Materials and Methods

Plant Growth and Treatments

Chinese bayberry trees were grown under the natural environment (controls) or treated separately with insecticides, IPNs or IRPNs. An insecticide solution containing 0.44% tetramethrin, permethrin and cypermethrin (1:1:1) was used to trap and kill Drosophila between the hard-core and mature stages of the Chinese bayberry. IPN-treated Chinese bayberry trees were covered with IPNs 1month before harvest to prevent Drosophila from coming into contact with the Chinese bayberries (Bai et al., 2020), and IRPN-treated Chinese bayberry trees were covered with rain-proof films and IPNs to prevent contact with both Drosophila and rainwater.

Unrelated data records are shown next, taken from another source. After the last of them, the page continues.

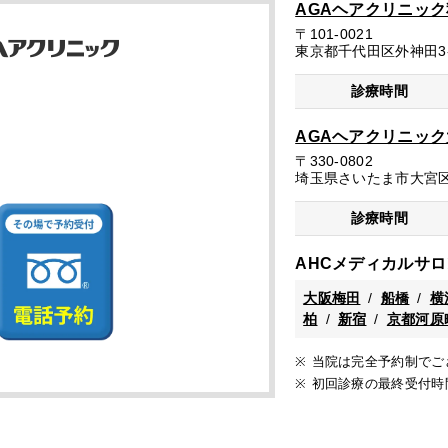
AGAヘアクリニッ
〒101-0021
東京都千代田区外神田3-1
診療時間
AGAヘアクリニッ
〒330-0802
埼玉県さいたま市大宮区宮
診療時間
AHCメディカルサロ
大阪梅田
船橋
横
柏
新宿
京都河原
当院は完全予約制でご
初回診療の最終受付時間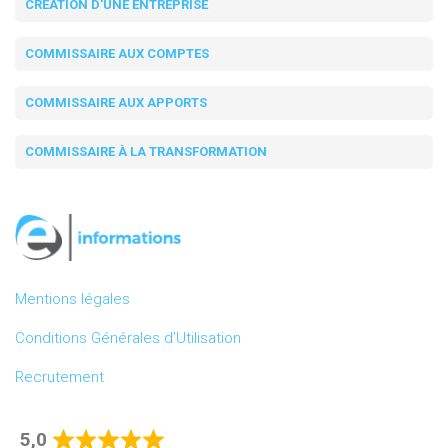
CRÉATION D'UNE ENTREPRISE
COMMISSAIRE AUX COMPTES
COMMISSAIRE AUX APPORTS
COMMISSAIRE À LA TRANSFORMATION
Mentions légales
Conditions Générales d’Utilisation
Recrutement
5,0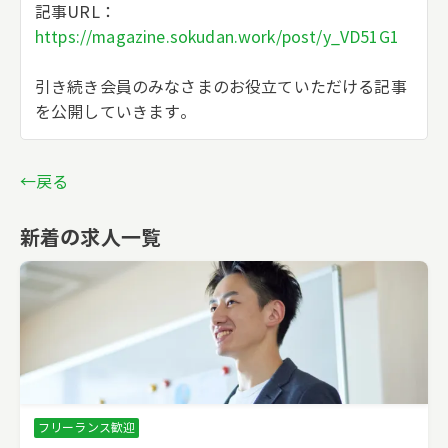
記事URL：
https://magazine.sokudan.work/post/y_VD51G1
引き続き会員のみなさまのお役立ていただける記事
を公開していきます。
←戻る
新着の求人一覧
フリーランス歓迎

Mature Chinese bayberry fruits were collected from the differently treated trees, in Taizhou, Zhejiang Province, China, on 2 July 2020, packaged in ice bags, and transported to the laboratory, where they were preserved at 4°C until used for subsequent analysis. The selection criteria for the types of trees were the same species of Chinese bayberry (Dong Kui cultivar), 15years old, with a tronc diameter of 20cm; the vitality was strong, and the yield was close before treatments. The trees were planted in the same area to minimise the impact of environmental factors, such as soil, precipitation, light and temperature on the experimental results. The trees between the different treatments were relatively close, and they are basically planted on the same piece of soil. Especially, between the control and the net cover treatments, the trees were only a few metres apart.

Number of Drosophila

Thirty Chinese bayberries at similar stages of maturity were randomly selected, packed in a fresh-keeping bag and stored at room temperature (25°C) for 7days. After all the Drosophila on the Chinese bayberries had pupated, the number of Drosophila larvae on each bayberry was counted.

Fruit Quality

A total of 50 fresh Chinese bayberries from trees in each treatment group were used for the analyses of lateral particle size with Vernier callipers and fruit weight. Fresh Chinese bayberries were separated into pulp and kernel and weighed to calculate the edible ratio. The edible parts (pulp) of the berries were washed with deionised water, blended in a juicer and filtered through a 400-mesh filter cloth. The soluble solids content (SSC) in the Chinese bayberry juice was measured using a pocket refractometer (ATAGO Co., Ltd., Tokyo, Japan) with an accuracy of 0.001 Brix (Yuan et al., 2020). The titratable acidity content (TAC) of Chinese bayberry juice samples was titrated by adding 1.0M sodium hydroxide (NaOH) and phenolphthalein (Lobit et al., 2002). The Brix/acid ratio was calculated by SSC/TAC.

Soluble Sugars

The Chinese bayberry pulp was freeze-dried in liquid nitrogen and ground into powder (stored in a freezer at −80°C). To 1.0g (accurate to 0.000lg) of frozen sample powder, 5ml of 80% ethanol was added; after 30min in a constant temperature water bath at 80°C, the sample was centrifuged at 10000rpm for 15min. The supernatant was removed, 5ml of 80% ethanol was added to the residue, and the extraction was repeated. The extracted supernatants were combined, and the ethanol was evaporated in a water bath at 90°C, and deionised water was added to bring the volume to 5ml (Ma et al., 2015).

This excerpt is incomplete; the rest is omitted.